There were plenty of other things that needed to be scaled WAY back of course: Switching from 3D to 2D to get vertex count and draw call count down. Completely rebuilding the entire UI. Revamping the pathfinding and suffix caching to not play havoc with the CPU cache. Moving from a 24x24 grid to a 12x12 grid. All of that combined helped a LOT, but not nearly enough.
The string manipulation was for a hierarchical property system that let me parameterize all sorts of attributes for enemies/spells/towers/projectiles in a set of text files. Ultimately, I had over-engineered on the assumption that I would be tweaking many more things -- with much greater frequency -- than I wound up actually tweaking.
Had I ripped most of it out and just had local properties on each prefab that I assigned manually, I might've hit that market opportunity. Finding that that was the cause was a multi-month project because of how interwoven it was with everything else. Hell, it would've been fine, had a not over-generalized it into a shared component on each prefab that the other components inquired with to get property values. But I did. And it took me vastly too long to identify it was the major problem it was.
Opportunity missed, and that was the final nail in the coffin for my fledgling game studio.
One application was a web application built in C++ in the 90's. It didn't have the STL, it implemented everything from XML parsing to PDF rendering from scratch. It stored all data in XML files on the file system. It was a single-threaded CGI application. And it was the core product of the small business that created it.
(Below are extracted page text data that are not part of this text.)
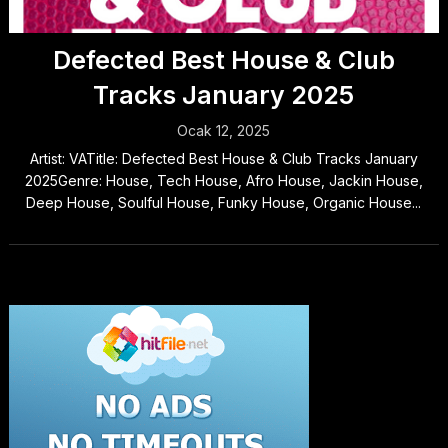
Defected Best House & Club
Tracks January 2025
Ocak 12, 2025
Artist: VATitle: Defected Best House & Club Tracks January
2025Genre: House, Tech House, Afro House, Jackin House,
Deep House, Soulful House, Funky House, Organic House...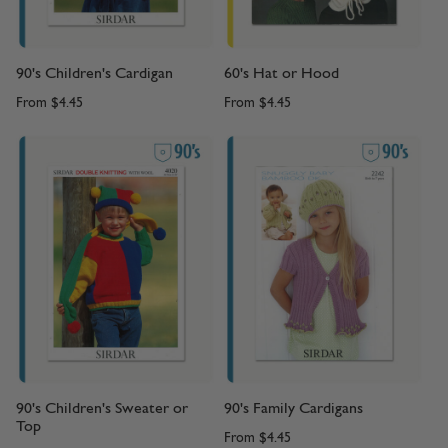
90's Children's Cardigan
60's Hat or Hood
From
$4.45
From
$4.45
90's Children's Sweater or
90's Family Cardigans
Top
From
$4.45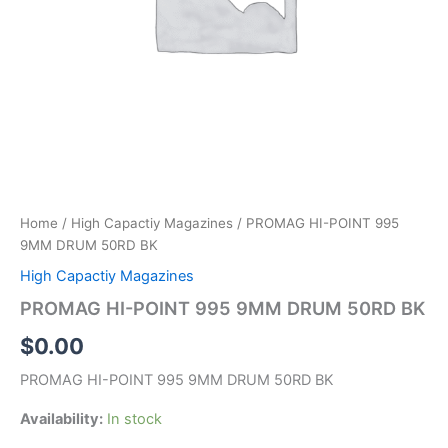
Home
/
High Capactiy Magazines
/ PROMAG HI-POINT 995
9MM DRUM 50RD BK
High Capactiy Magazines
PROMAG HI-POINT 995 9MM DRUM 50RD BK
$
0.00
PROMAG HI-POINT 995 9MM DRUM 50RD BK
Availability:
In stock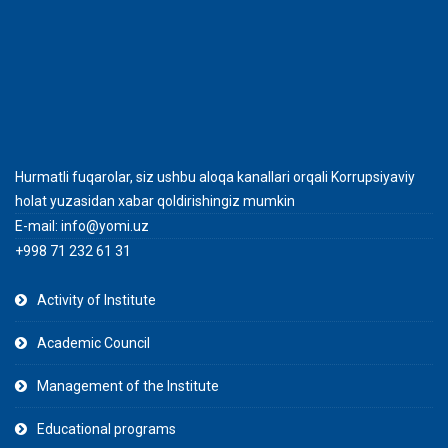
Hurmatli fuqarolar, siz ushbu aloqa kanallari orqali Korrupsiyaviy
holat yuzasidan xabar qoldirishingiz mumkin
E-mail:
info@yomi.uz
+998 71 232 61 31
Activity of Institute
Academic Council
Management of the Institute
Educational programs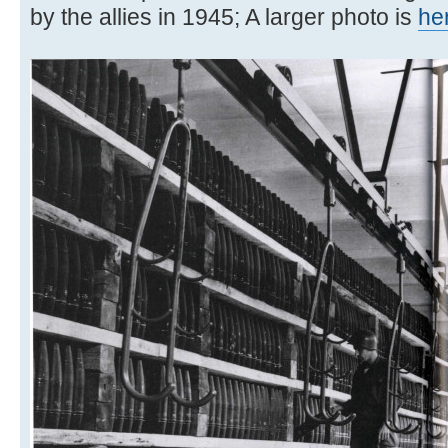
by the allies in 1945; A larger photo is
he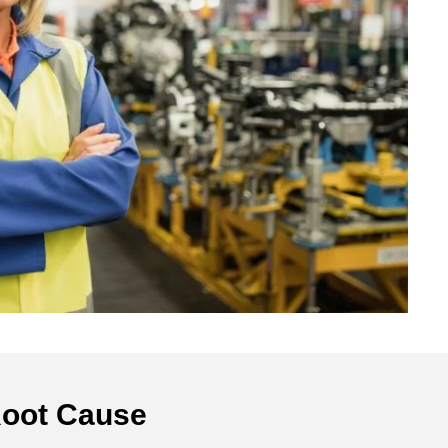
 Root Cause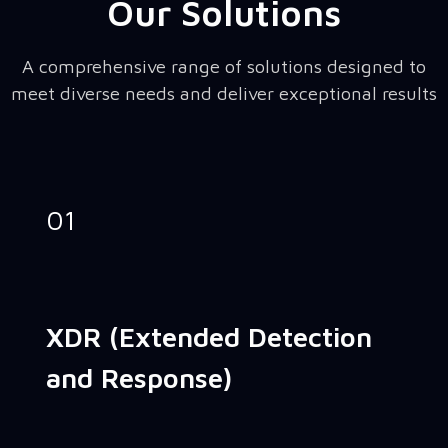
Our Solutions
A comprehensive range of solutions designed to
meet diverse needs and deliver exceptional results
01
XDR (Extended Detection
and Response)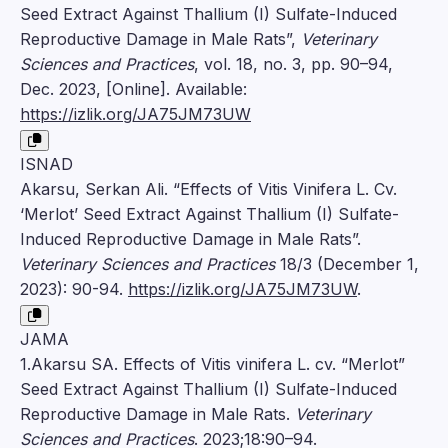
Seed Extract Against Thallium (I) Sulfate-Induced
Reproductive Damage in Male Rats”,
Veterinary
Sciences and Practices
, vol. 18, no. 3, pp. 90–94,
Dec. 2023, [Online]. Available:
https://izlik.org/JA75JM73UW
ISNAD
Akarsu, Serkan Ali. “Effects of Vitis Vinifera L. Cv.
‘Merlot’ Seed Extract Against Thallium (I) Sulfate-
Induced Reproductive Damage in Male Rats”.
Veterinary Sciences and Practices
18/3 (December 1,
2023): 90-94.
https://izlik.org/JA75JM73UW
.
JAMA
1.Akarsu SA. Effects of Vitis vinifera L. cv. “Merlot”
Seed Extract Against Thallium (I) Sulfate-Induced
Reproductive Damage in Male Rats.
Veterinary
Sciences and Practices
. 2023;18:90–94.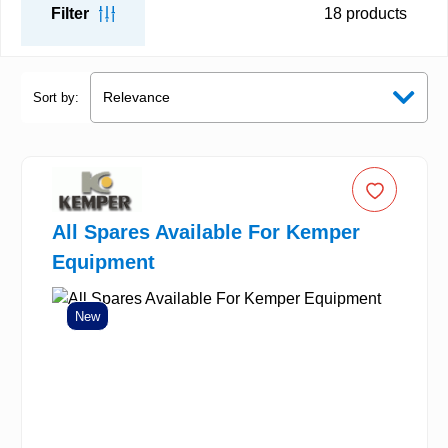
Filter
18
products
Sort by:
All Spares Available For Kemper
Equipment
New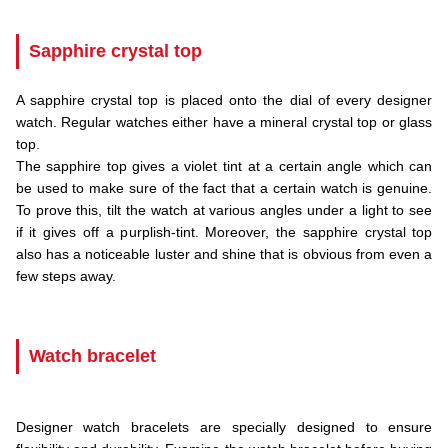
Sapphire crystal top
A sapphire crystal top is placed onto the dial of every designer
watch. Regular watches either have a mineral crystal top or glass
top.
The sapphire top gives a violet tint at a certain angle which can
be used to make sure of the fact that a certain watch is genuine.
To prove this, tilt the watch at various angles under a light to see
if it gives off a purplish-tint. Moreover, the sapphire crystal top
also has a noticeable luster and shine that is obvious from even a
few steps away.
.
Watch bracelet
.
Designer watch bracelets are specially designed to ensure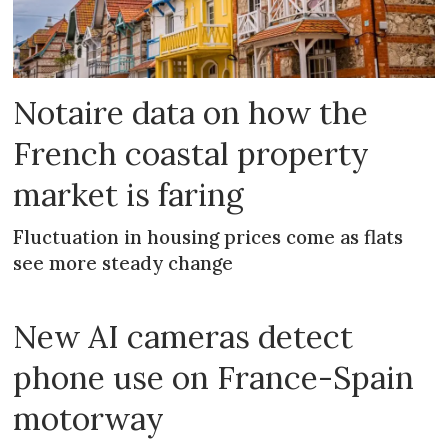
Notaire data on how the
French coastal property
market is faring
Fluctuation in housing prices come as flats
see more steady change
New AI cameras detect
phone use on France-Spain
motorway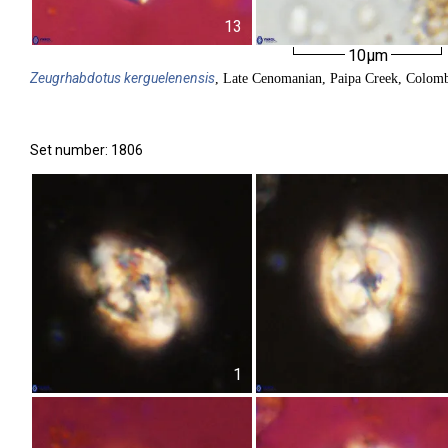
13
10µm
Zeugrhabdotus
kerguelenensis
, Late Cenomanian, Paipa Creek, Colom
Set number: 1806
1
There was no series-B/C/D/E that was going to appear so we could hire more developers and re-write everything or develop a new, superior product, etc. This is where I learned how to maintain and extend legacy software. I spent hours pouring over Michael Feathers' book. We did manage to extend and breath new life into the system. We wrapped the old code in Python, wrote a tonne of integration and unit tests on every change, wrote some code to sync data to a database alongside the XML file storage scheme it used. We even got to a place where we started replacing code paths from the Python API with functionally-equivalent (as far as our test suite was concerned) code written in nice, clean Python (and gained some features along the way thanks to Python's nice libraries!).
We kept the lights on without having to spend too much time hacking on undocumented, untested C++ code and without trying to just re-write everything. It was much more difficult to make progress than a typical greenfield project in a dynamic language but that would've cost more upfront without a clear payoff... so we did what we had to do.
Another company? Well they decided to use a document-based data storage system as the source of truth in a hot-new micro services architecture that was going to save everything... only there was no schema validation and their use cases were killing performance in some scenarios. Random breakages cause by changes at a distance. It hasn't killed their business but it has limited their options.
"Working Effectively with Legacy Code"
We're slowly killing (i.e. no big new developments, but only maintenance for existing customers) and abandoning it. And luckily we're not rewriting it. :-)
Although at that point I wouldn't call it technical debt. If you've a million lines of spaghetti code, then you've a million lines of spaghetti code not technical debt. I.e. a camel is a camel. It's not a horse with technical debt.
Nice line though, made me smile.
The second one was a mobile app that was originally ported from some legacy J2ME app and "gotten to work" on the iPhone platform. It was pretty much a straight port, data structure by data structure, from Java to Objective C, and didn't really use the platform properly at all. For example, each and every control was hand-crafted to mimic the original J2ME app, rather than using the built in UIs that iPhone provided. It got to the point where nobody could touch it without it falling over, and no senior person was willing to work on it anymore. I was senior enough in my career at that point that I could insist that a complete re-write was the only way to go. We did that successfully and the previous pile of technical debt was killed.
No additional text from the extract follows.